From eb6f8b8193b429e59dadfe341db8613bf0cdd4cb Mon Sep 17 00:00:00 2001
From: =?UTF-8?q?Mari=C3=A1n=20Kon=C4=8Dek?= <marian.koncek@mailbox.org>
Date: Tue, 23 Sep 2025 12:14:04 +0200
Subject: [PATCH 3/3] Add unicode handling for comments

---
 src/java_symbols.hpp                   | 61 ++++++++++++++++++++++++++
 test.sh                                |  2 +
 test_resources/Unicode_comments.1.java | 12 +++++
 test_resources/Unicode_comments.java   | 14 ++++++
 4 files changed, 89 insertions(+)
 create mode 100644 test_resources/Unicode_comments.1.java
 create mode 100644 test_resources/Unicode_comments.java

diff --git a/src/java_symbols.hpp b/src/java_symbols.hpp
index 9bbe426..369cf77 100644
--- a/src/java_symbols.hpp
+++ b/src/java_symbols.hpp
@@ -223,9 +223,60 @@ inline bool char_matches_at_position(std::string_view content, std::ptrdiff_t po
 	return content[position] == target_char;
 }
 
+/*!
+ * Helper function to check for Unicode-escaped comment delimiters.
+ * Checks for patterns like \u002F\u002F (//) or \u002F\u002A (slash-star)
+ */
+inline std::ptrdiff_t check_unicode_comment_start(std::string_view content, std::ptrdiff_t position) noexcept
+{
+	// Check for \u002F\u002F (Unicode-escaped //)
+	std::ptrdiff_t char1_length, char2_length;
+	if (char_matches_at_position(content, position, '/', char1_length) &&
+	    position + char1_length < std::ssize(content) &&
+	    char_matches_at_position(content, position + char1_length, '/', char2_length))
+	{
+		// Single-line comment - find newline
+		auto comment_start = position + char1_length + char2_length;
+		position = content.find('\n', comment_start);
+		
+		if (position == std::ptrdiff_t(content.npos))
+		{
+			return std::ssize(content);
+		}
+		
+		return position + 1;
+	}
+	// Check for \u002F\u002A (Unicode-escaped /*)
+	else if (char_matches_at_position(content, position, '/', char1_length) &&
+	         position + char1_length < std::ssize(content) &&
+	         char_matches_at_position(content, position + char1_length, '*', char2_length))
+	{
+		// Multi-line comment - find */
+		auto comment_start = position + char1_length + char2_length;
+		
+		// Look for end of comment (could also be Unicode-escaped)

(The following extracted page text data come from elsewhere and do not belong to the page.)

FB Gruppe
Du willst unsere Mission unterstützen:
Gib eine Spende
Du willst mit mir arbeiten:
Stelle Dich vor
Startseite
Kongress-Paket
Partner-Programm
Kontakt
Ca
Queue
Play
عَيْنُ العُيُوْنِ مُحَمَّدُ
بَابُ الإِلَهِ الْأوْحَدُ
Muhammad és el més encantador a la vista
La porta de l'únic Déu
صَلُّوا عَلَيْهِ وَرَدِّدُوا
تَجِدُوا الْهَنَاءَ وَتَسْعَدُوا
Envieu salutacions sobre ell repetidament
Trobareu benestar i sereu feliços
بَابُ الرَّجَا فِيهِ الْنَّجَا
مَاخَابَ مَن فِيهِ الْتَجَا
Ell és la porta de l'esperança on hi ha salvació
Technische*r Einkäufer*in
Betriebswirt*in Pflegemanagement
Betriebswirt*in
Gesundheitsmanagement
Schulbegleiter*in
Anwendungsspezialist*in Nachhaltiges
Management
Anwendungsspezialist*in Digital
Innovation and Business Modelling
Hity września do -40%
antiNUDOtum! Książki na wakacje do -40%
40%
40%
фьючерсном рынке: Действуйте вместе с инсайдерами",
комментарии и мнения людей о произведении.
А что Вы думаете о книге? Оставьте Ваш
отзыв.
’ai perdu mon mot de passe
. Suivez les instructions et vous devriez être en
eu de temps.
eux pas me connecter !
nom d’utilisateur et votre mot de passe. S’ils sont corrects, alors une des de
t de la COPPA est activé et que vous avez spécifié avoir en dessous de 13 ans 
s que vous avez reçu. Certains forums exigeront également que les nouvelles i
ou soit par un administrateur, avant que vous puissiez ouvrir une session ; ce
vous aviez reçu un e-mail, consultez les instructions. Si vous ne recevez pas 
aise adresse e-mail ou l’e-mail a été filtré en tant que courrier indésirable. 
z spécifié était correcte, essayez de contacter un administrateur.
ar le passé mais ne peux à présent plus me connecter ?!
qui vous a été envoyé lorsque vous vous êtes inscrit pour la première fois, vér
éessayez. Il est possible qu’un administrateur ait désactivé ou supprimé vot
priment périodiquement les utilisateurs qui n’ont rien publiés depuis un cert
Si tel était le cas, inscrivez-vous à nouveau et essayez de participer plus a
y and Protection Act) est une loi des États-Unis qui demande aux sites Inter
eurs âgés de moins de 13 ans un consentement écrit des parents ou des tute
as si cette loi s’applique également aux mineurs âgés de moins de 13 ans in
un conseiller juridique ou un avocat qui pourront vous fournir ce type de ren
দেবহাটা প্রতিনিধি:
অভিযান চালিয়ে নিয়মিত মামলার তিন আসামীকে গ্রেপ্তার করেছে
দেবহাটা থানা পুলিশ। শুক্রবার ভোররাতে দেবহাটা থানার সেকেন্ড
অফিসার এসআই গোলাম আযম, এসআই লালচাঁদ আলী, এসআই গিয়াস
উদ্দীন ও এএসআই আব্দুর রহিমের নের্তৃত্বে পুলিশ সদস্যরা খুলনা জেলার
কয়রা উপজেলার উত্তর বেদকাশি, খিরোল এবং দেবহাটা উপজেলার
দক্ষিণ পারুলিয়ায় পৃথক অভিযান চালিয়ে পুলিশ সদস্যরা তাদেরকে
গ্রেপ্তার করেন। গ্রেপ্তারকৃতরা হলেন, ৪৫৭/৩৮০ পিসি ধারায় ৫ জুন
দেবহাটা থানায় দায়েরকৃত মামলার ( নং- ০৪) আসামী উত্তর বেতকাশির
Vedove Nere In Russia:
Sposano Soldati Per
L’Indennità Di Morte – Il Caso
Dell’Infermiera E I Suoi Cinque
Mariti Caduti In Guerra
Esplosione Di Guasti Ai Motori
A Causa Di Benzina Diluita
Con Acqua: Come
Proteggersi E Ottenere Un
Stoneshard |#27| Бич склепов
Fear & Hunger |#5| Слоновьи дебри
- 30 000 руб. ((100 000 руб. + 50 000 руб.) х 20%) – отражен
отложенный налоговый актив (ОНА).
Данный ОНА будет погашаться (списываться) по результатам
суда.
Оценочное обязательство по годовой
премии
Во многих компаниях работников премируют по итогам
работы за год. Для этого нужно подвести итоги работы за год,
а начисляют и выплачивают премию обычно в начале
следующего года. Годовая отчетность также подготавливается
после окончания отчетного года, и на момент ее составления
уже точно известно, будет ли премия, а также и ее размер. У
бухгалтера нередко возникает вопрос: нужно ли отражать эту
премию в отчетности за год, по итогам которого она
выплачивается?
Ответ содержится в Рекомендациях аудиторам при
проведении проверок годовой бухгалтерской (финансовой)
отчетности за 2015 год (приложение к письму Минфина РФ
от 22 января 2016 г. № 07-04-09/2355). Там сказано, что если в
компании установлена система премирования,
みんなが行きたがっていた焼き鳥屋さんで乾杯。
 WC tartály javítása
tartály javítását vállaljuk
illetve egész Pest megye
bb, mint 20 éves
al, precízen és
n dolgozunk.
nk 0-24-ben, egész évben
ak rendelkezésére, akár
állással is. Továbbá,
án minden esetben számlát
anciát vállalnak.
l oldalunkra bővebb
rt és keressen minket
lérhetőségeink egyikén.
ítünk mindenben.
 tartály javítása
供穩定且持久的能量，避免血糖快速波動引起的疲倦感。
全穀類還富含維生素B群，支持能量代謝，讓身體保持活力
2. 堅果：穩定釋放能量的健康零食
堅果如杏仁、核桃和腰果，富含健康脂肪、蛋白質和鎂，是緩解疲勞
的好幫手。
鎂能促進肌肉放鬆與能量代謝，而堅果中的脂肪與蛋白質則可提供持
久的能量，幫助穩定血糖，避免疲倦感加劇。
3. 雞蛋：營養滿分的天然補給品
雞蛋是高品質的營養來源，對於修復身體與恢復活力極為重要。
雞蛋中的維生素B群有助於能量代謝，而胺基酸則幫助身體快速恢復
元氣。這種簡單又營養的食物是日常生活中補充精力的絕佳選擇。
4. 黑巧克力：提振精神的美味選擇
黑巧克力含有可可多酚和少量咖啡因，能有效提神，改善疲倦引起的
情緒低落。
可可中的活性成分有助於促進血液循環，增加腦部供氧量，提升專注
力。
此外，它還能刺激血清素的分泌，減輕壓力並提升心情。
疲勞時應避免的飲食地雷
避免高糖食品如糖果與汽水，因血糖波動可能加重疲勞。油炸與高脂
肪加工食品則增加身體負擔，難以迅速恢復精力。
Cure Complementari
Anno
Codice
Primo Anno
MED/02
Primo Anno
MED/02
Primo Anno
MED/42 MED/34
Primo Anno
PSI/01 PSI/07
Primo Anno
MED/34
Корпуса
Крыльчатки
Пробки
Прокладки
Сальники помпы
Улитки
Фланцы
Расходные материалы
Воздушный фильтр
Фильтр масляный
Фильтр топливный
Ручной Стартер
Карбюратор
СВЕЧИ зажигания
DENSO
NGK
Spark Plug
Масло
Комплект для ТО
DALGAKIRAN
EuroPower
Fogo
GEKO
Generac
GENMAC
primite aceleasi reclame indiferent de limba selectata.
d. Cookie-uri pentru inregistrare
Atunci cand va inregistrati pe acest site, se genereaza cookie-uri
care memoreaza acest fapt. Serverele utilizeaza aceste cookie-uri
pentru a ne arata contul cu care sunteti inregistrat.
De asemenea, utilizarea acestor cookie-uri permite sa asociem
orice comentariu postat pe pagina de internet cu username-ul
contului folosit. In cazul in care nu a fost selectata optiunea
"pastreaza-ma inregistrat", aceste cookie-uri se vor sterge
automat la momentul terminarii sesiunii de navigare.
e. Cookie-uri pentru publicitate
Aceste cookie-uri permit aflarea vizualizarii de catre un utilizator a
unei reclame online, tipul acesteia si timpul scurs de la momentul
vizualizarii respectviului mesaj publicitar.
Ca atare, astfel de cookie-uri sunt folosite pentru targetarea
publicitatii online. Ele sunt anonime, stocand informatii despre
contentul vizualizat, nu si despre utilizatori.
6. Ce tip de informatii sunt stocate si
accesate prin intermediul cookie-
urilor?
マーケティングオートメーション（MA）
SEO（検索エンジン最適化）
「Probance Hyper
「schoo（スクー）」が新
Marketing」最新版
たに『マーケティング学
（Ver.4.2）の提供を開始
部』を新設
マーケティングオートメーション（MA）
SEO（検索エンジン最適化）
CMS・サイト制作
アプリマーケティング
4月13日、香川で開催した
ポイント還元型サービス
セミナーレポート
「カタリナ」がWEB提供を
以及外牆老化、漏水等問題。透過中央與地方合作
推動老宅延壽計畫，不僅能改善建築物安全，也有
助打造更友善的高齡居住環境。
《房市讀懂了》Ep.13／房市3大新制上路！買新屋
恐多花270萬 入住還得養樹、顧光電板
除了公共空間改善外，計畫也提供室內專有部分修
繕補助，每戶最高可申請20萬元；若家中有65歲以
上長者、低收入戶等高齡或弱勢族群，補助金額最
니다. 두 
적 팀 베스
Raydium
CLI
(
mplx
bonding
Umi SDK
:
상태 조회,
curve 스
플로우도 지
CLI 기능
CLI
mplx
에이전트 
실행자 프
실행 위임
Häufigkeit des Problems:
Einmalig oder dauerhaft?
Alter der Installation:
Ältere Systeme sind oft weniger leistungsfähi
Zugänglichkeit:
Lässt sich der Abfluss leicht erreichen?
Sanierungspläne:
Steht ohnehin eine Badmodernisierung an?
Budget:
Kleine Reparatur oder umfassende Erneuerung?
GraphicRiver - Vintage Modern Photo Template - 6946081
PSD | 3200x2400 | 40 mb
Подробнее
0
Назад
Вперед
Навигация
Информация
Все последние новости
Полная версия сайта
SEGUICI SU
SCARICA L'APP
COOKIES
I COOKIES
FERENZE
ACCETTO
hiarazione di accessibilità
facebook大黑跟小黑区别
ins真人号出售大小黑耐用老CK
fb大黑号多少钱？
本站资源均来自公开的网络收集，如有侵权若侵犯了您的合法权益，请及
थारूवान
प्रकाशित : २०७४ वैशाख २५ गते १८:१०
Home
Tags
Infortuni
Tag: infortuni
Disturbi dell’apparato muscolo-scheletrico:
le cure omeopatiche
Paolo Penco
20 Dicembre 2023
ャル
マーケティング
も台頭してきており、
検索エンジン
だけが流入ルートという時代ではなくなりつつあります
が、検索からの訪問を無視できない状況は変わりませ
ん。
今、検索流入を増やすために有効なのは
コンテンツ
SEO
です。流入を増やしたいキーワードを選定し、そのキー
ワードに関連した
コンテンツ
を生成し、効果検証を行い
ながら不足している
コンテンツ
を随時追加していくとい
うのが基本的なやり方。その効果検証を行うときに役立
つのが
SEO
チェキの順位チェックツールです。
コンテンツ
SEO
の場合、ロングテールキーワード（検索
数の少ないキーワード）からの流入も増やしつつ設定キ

+		while (comment_start < std::ssize(content))
+		{
+			std::ptrdiff_t end_char1_length, end_char2_length;
+			if (char_matches_at_position(content, comment_start, '*', end_char1_length) &&
+			    comment_start + end_char1_length < std::ssize(content) &&
+			    char_matches_at_position(content, comment_start + end_char1_length, '/', end_char2_length))
+			{
+				return comment_start + end_char1_length + end_char2_length;
+			}
+			++comment_start;
+		}
+		
+		return std::ssize(content); // Unterminated comment
+	}
+	
+	return position; // No comment found
+}
+
 /*!
  * Iterates over @p content starting at @p position to find the first character
  * which is not part of a Java comment nor a whitespace character.
+ * Supports Unicode-escaped comment delimiters.
  * 
  * @return The position of the first non-whitespace non-comment character or the
  * length of the string if none is found.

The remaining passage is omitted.